▸ **YOUR INSTRUCTIONS**
Go through the listing and copy each line with the string "вибір".

▸ **EXERCISE MATERIAL**
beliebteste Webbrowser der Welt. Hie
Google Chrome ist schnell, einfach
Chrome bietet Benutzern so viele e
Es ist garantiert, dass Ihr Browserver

--

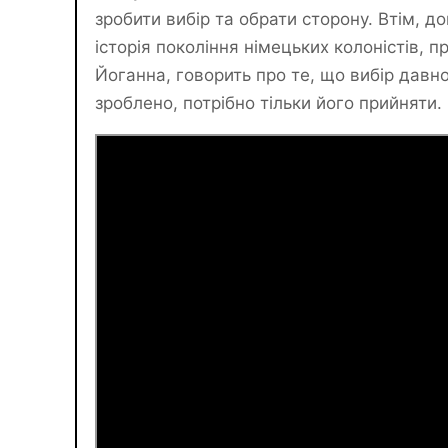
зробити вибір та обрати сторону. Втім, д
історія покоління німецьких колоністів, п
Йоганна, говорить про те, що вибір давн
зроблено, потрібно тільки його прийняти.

---

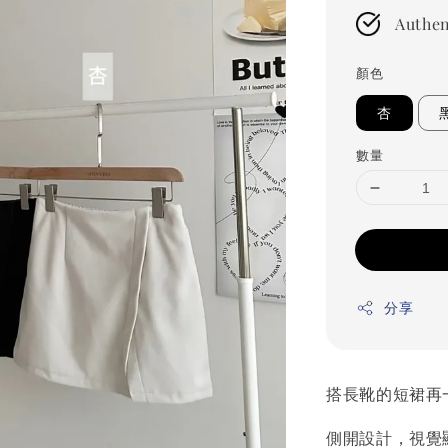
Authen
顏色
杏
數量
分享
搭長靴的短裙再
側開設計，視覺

▸ **RESPONSE TO THE EXERCISE**
зробити вибір та обрати сторону. Втім, д
Йоганна, говорить про те, що вибір давн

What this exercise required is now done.